═══ Input data ═══
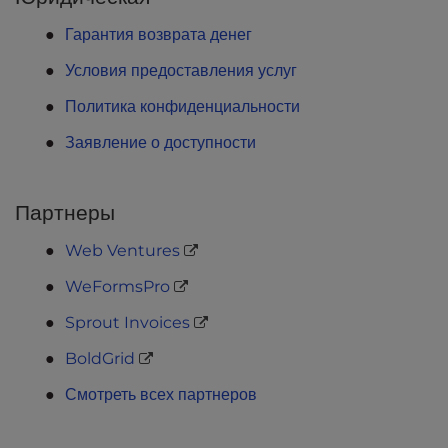
Гарантия возврата денег
Условия предоставления услуг
Политика конфиденциальности
Заявление о доступности
Партнеры
Web Ventures
WeFormsPro
Sprout Invoices
BoldGrid
Смотреть всех партнеров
═══
# Requirement
The records need to be restated word for word, minus any images.

# Output for this exercise
Гарантия возврата денег
Условия предоставления услуг
Политика конфиденциальности
Заявление о доступности
Партнеры
Web Ventures
WeFormsPro
Sprout Invoices
BoldGrid
Смотреть всех партнеров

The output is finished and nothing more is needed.